Fermi and Teller threw a bunch of arguments at each other, arriving at a variety of probabilities. Fermi eventually concluded that probably interstellar travel just wasn't worth the effort or perhaps no civilization had survived long enough to get to that stage (I'd throw in the possibility that they came by millions of years ago, decided nothing special was going on and left -- or won't come by for a few million years yet).

Along the way Fermi, very much in the spirit of "How many piano tuners are there in Chicago?" broke the problem down into a series of sub-problems such as "the probability of earthlike planets, the probability of life given an earthlike planet" and so forth. Very much something Fermi would have done, (indeed, this sort of exercise goes by the name "Fermi estimation") and very similar to what we now call the Drake equation.

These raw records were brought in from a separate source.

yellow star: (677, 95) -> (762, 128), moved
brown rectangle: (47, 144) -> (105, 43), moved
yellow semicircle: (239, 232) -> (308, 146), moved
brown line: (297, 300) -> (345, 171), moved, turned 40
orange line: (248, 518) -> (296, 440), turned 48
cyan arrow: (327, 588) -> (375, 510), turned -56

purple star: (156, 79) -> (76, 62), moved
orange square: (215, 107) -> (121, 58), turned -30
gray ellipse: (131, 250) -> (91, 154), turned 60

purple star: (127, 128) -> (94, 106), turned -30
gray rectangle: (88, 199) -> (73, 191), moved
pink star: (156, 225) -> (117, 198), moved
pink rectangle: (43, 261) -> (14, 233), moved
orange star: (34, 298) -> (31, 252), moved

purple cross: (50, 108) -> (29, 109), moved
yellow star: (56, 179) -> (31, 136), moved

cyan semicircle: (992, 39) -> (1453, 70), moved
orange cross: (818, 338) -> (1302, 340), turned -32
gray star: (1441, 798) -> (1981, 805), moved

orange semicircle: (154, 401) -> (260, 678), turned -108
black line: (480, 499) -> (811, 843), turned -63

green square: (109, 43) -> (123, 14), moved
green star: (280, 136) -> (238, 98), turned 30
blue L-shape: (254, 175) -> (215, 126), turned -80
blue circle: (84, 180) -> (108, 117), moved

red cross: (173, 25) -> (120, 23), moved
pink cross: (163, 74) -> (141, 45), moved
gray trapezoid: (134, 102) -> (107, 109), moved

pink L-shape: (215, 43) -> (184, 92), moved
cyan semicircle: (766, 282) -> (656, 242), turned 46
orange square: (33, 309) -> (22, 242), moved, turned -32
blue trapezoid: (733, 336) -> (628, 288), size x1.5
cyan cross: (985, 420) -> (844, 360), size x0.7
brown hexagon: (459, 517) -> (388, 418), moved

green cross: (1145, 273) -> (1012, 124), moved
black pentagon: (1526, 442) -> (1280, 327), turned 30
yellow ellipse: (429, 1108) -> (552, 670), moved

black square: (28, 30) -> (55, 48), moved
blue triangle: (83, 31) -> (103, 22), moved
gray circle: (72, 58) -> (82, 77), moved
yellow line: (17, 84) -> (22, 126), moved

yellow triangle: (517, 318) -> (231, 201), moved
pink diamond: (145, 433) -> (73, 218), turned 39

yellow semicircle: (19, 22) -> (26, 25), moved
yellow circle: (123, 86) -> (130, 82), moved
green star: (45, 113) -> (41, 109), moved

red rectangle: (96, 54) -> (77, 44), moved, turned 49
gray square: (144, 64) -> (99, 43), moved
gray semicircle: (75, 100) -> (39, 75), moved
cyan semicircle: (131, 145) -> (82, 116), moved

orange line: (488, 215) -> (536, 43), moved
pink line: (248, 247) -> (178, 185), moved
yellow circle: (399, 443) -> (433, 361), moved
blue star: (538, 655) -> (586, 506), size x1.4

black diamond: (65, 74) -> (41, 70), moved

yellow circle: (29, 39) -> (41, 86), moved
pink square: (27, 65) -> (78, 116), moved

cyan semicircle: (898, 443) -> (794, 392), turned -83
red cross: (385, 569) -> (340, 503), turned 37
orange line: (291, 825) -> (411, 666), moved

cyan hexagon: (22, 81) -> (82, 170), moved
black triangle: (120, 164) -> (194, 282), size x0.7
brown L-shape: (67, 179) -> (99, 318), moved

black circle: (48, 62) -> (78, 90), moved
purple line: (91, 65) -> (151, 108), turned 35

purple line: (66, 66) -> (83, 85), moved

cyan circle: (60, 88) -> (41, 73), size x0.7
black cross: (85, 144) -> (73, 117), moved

In other words, Fermi and company anticipated much of the subsequent discussion on the subject over lunch more than fifty years ago and then went on to other topics (and presumably coffee). There's been quite a bit of new data on the subject, particularly the recent discovery that there are in fact lots of planets outside our solar system, but the theoretical framework hasn't changed much at all.

What's a Fermi paradox?

So far, we haven't detected strong, unambiguous signs of extraterrestrial intelligence. Does that mean there isn't any?

The usual line of attack for answering this question is the Drake equation [but see the next post for a bit on its origins --D.H Oct 2018], which breaks the question of "How many intelligent civilizations are there in our galaxy?" down into a series of factors that can then be estimated and combined into an overall estimate.

Let's take a simpler approach here.

The probability of detecting extraterrestrial intelligence given our efforts so far is the product of:

The probability it exists
The probability that what we've done so far would detect it, given that it exists

(For any math geeks out there, this is just the definition of conditional probability)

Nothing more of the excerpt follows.